* What to produce:
Give back, unchanged, the line containing "Her gün korktuğun bir şey yaparsan macera" and every line after it up to the end of the listing.

* Input:
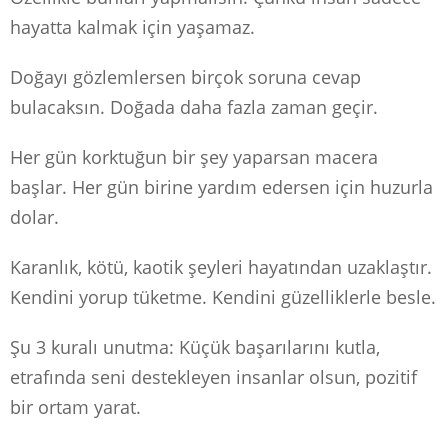
hayatta kalmak için yaşamaz.
Doğayı gözlemlersen birçok soruna cevap
bulacaksın. Doğada daha fazla zaman geçir.
Her gün korktuğun bir şey yaparsan macera
başlar. Her gün birine yardım edersen için huzurla
dolar.
Karanlık, kötü, kaotik şeyleri hayatından uzaklaştır.
Kendini yorup tüketme. Kendini güzelliklerle besle.
Şu 3 kuralı unutma: Küçük başarılarını kutla,
etrafında seni destekleyen insanlar olsun, pozitif
bir ortam yarat.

* Solution below:
Her gün korktuğun bir şey yaparsan macera
başlar. Her gün birine yardım edersen için huzurla
dolar.
Karanlık, kötü, kaotik şeyleri hayatından uzaklaştır.
Kendini yorup tüketme. Kendini güzelliklerle besle.
Şu 3 kuralı unutma: Küçük başarılarını kutla,
etrafında seni destekleyen insanlar olsun, pozitif
bir ortam yarat.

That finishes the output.